SQLite is **canonical** — it is the source of truth. LanceDB is
**derived and disposable**: deleting `.filetreekg/lancedb/` and
re-running `ftreekg build` reproduces it without re-walking the tree
(the embed pass reads from SQLite). Snapshots are append-only and
keyed by the git tree hash of the staged index, so they form a
deterministic timeline you can `diff` between commits or releases.
`ftreekg install-hooks` writes a pre-commit hook that captures a
snapshot on every commit.

For column-level details — node IDs, every SQLite column, every
LanceDB column, every per-format metadata field — see
[docs/SCHEMA.md](docs/SCHEMA.md).

---

## KGRAG federation

`FileTreeKG.kind()` returns `"filetree"` (the dedicated
`KGKind.FILETREE` enum value), and `FileTreeKGAdapter` exposes the
module to the [KGRAG](https://github.com/Flux-Frontiers/kgrag)
federation layer.
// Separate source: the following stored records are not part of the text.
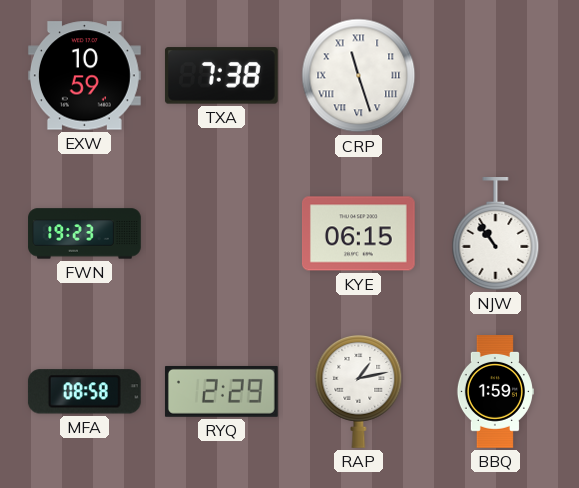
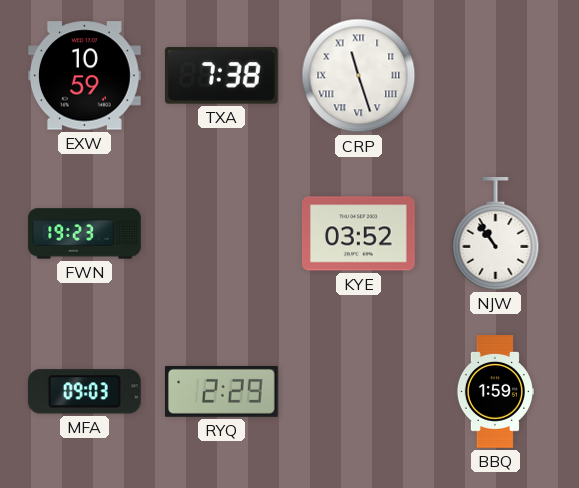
KYE: 06:15 -> 03:52
MFA: 08:58 -> 09:03
RAP: 1:13 -> none
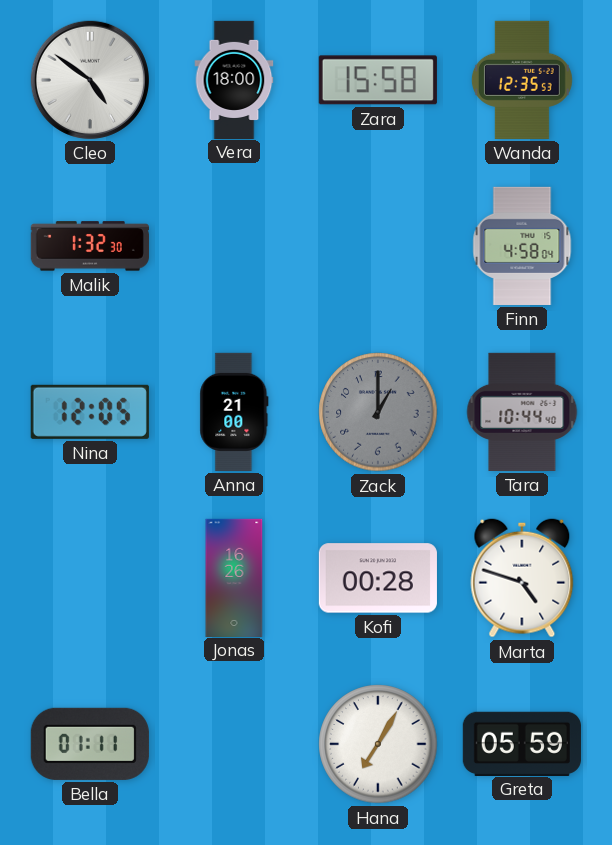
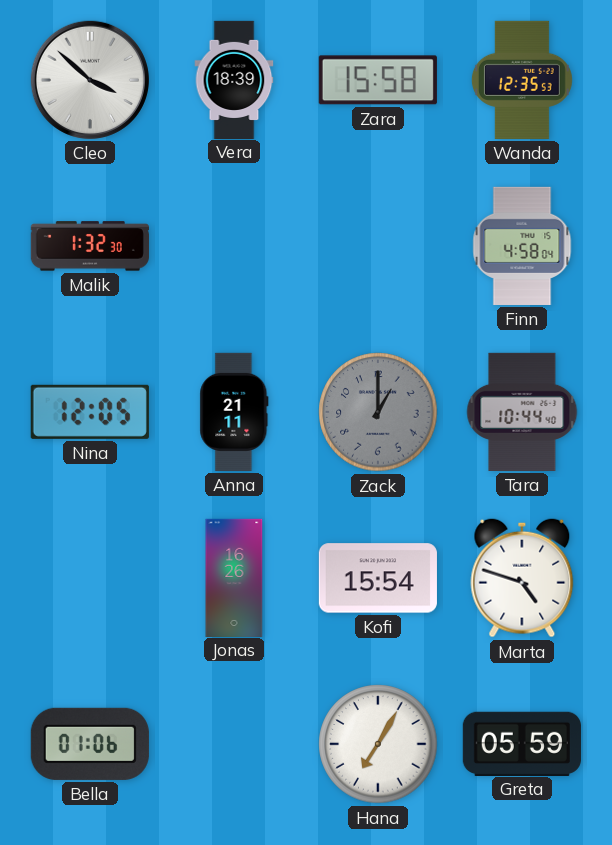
Cleo: 4:51 -> 3:52
Vera: 18:00 -> 18:39
Anna: 21:00 -> 21:11
Kofi: 00:28 -> 15:54
Bella: 01:11 -> 01:06
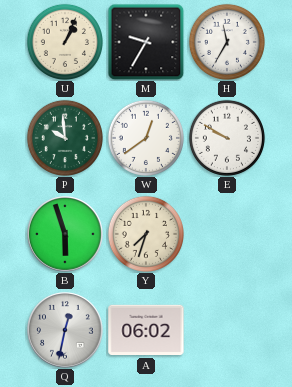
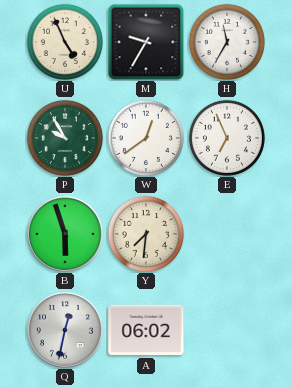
U: 1:04 -> 4:56
P: 9:59 -> 9:55
E: 9:50 -> 6:56
Y: 7:33 -> 7:31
That means a single federated query can combine
filesystem context with code and document context from PyCodeKG and
DocKG indexed against the same repo:

```python
from kg_rag import KGRAG

kgrag = KGRAG()
result = kgrag.query("how do we ship releases",
                     kinds=["code", "doc", "filetree"])
```

For working with the repo through MCP-compatible AI agents — including
the `.mcp.json` shipped in this checkout and the federated alternative
to a dedicated FTreeKG MCP server — see [docs/MCP.md](docs/MCP.md).

---

## Citation

If you use FTreeKG in research or a project, please cite it:

[![DOI](https://zenodo.org/badge/1182124358.svg)](https://zenodo.org/badge/latestdoi/1182124358)

**APA**

> Suchanek, E. G. (2026). *FTreeKG: Knowledge Graph for Filesystem Hierarchies* (Version 0.8.0) [Software]. Flux-Frontiers. https://doi.org/10.5281/zenodo.1182124358

**BibTeX**

```bibtex
@software{suchanek_ftree_kg,
  author    = {Suchanek, Eric G.},
  title     = {{FTreeKG}: Knowledge Graph for Filesystem Hierarchies},
  version   = {0.8.0},
  year      = {2026},
  publisher = {Flux-Frontiers},
  url       = {https://github.com/Flux-Frontiers/FTreeKG},
  doi       = {10.5281/zenodo.1182124358},
}
```

---

## License

[Elastic License 2.0](LICENSE) — free for non-commercial and internal
use; commercial redistribution requires a license from Flux-Frontiers.